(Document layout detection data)
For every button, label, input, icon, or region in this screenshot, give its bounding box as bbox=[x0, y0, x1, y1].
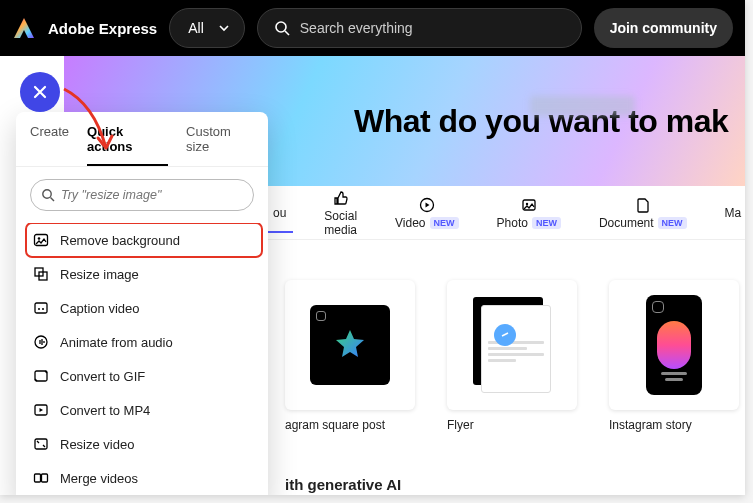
panel-tabs: Create Quick actions Custom size bbox=[16, 112, 268, 167]
caption-icon bbox=[32, 299, 50, 317]
search-icon bbox=[274, 20, 290, 36]
template-card-flyer[interactable]: Flyer bbox=[447, 280, 577, 432]
top-bar: Adobe Express All Join community bbox=[0, 0, 745, 56]
svg-rect-14 bbox=[35, 474, 41, 482]
search-icon bbox=[41, 188, 55, 202]
quick-action-label: Resize video bbox=[60, 437, 134, 452]
svg-rect-15 bbox=[42, 474, 48, 482]
quick-action-item[interactable]: Animate from audio bbox=[26, 325, 262, 359]
join-community-button[interactable]: Join community bbox=[594, 8, 733, 48]
quick-action-item[interactable]: Remove background bbox=[26, 223, 262, 257]
template-card-instagram-square[interactable]: agram square post bbox=[285, 280, 415, 432]
quick-action-item[interactable]: Resize video bbox=[26, 427, 262, 461]
svg-point-4 bbox=[43, 190, 51, 198]
card-label: agram square post bbox=[285, 418, 415, 432]
quick-action-item[interactable]: Merge videos bbox=[26, 461, 262, 495]
photo-icon bbox=[520, 196, 538, 214]
card-label: Flyer bbox=[447, 418, 577, 432]
category-photo[interactable]: PhotoNEW bbox=[497, 196, 561, 230]
quick-action-item[interactable]: Resize image bbox=[26, 257, 262, 291]
convert-gif-icon bbox=[32, 367, 50, 385]
svg-point-3 bbox=[526, 202, 528, 204]
quick-action-label: Remove background bbox=[60, 233, 180, 248]
category-video[interactable]: VideoNEW bbox=[395, 196, 458, 230]
quick-action-label: Resize image bbox=[60, 267, 139, 282]
svg-point-6 bbox=[38, 237, 41, 240]
image-remove-icon bbox=[32, 231, 50, 249]
adobe-express-logo bbox=[12, 16, 36, 40]
resize-video-icon bbox=[32, 435, 50, 453]
svg-rect-9 bbox=[35, 303, 47, 313]
generative-ai-heading: ith generative AI bbox=[285, 476, 401, 493]
panel-search-field[interactable] bbox=[30, 179, 254, 211]
quick-actions-list[interactable]: Remove backgroundResize imageCaption vid… bbox=[16, 223, 268, 495]
svg-rect-13 bbox=[35, 439, 47, 449]
play-circle-icon bbox=[418, 196, 436, 214]
new-badge: NEW bbox=[532, 217, 561, 229]
tab-quick-actions[interactable]: Quick actions bbox=[87, 124, 168, 166]
category-tabs: ou Social media VideoNEW PhotoNEW Docume… bbox=[265, 186, 745, 240]
tab-create[interactable]: Create bbox=[30, 124, 69, 166]
quick-action-item[interactable]: Convert to MP4 bbox=[26, 393, 262, 427]
template-card-instagram-story[interactable]: Instagram story bbox=[609, 280, 739, 432]
quick-action-label: Convert to GIF bbox=[60, 369, 145, 384]
svg-point-0 bbox=[276, 22, 286, 32]
quick-action-label: Merge videos bbox=[60, 471, 138, 486]
quick-action-item[interactable]: Caption video bbox=[26, 291, 262, 325]
document-icon bbox=[634, 196, 652, 214]
quick-action-label: Caption video bbox=[60, 301, 140, 316]
close-icon bbox=[32, 84, 48, 100]
quick-action-label: Convert to MP4 bbox=[60, 403, 150, 418]
quick-action-label: Animate from audio bbox=[60, 335, 173, 350]
new-badge: NEW bbox=[430, 217, 459, 229]
category-document[interactable]: DocumentNEW bbox=[599, 196, 687, 230]
thumbs-up-icon bbox=[332, 189, 350, 207]
hero-blur-decoration bbox=[530, 96, 635, 116]
card-label: Instagram story bbox=[609, 418, 739, 432]
svg-rect-11 bbox=[35, 371, 47, 381]
resize-icon bbox=[32, 265, 50, 283]
merge-icon bbox=[32, 469, 50, 487]
new-badge: NEW bbox=[658, 217, 687, 229]
category-for-you[interactable]: ou bbox=[273, 206, 286, 220]
svg-point-10 bbox=[35, 336, 47, 348]
audio-animate-icon bbox=[32, 333, 50, 351]
search-field[interactable] bbox=[257, 8, 582, 48]
filter-label: All bbox=[188, 20, 204, 36]
template-content: agram square post Flyer Instagram story … bbox=[265, 240, 745, 495]
category-marketing[interactable]: Ma bbox=[725, 206, 742, 220]
filter-dropdown[interactable]: All bbox=[169, 8, 245, 48]
quick-action-item[interactable]: Convert to GIF bbox=[26, 359, 262, 393]
convert-mp4-icon bbox=[32, 401, 50, 419]
close-panel-button[interactable] bbox=[20, 72, 60, 112]
tab-custom-size[interactable]: Custom size bbox=[186, 124, 254, 166]
category-social-media[interactable]: Social media bbox=[324, 189, 357, 237]
brand-name: Adobe Express bbox=[48, 20, 157, 37]
star-icon bbox=[332, 327, 368, 363]
chevron-down-icon bbox=[218, 22, 230, 34]
create-panel: Create Quick actions Custom size Remove … bbox=[16, 112, 268, 495]
search-input[interactable] bbox=[300, 20, 565, 36]
panel-search-input[interactable] bbox=[61, 188, 243, 202]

_ASSIGNMENT_. Filter the entries down to the lines containing "story". Copy each of those lines.

_SOLUTION TO THIS TASK_.
template-card-instagram-story[interactable]: Instagram story bbox=[609, 280, 739, 432]
card-label: Instagram story bbox=[609, 418, 739, 432]
template-content: agram square post Flyer Instagram story … bbox=[265, 240, 745, 495]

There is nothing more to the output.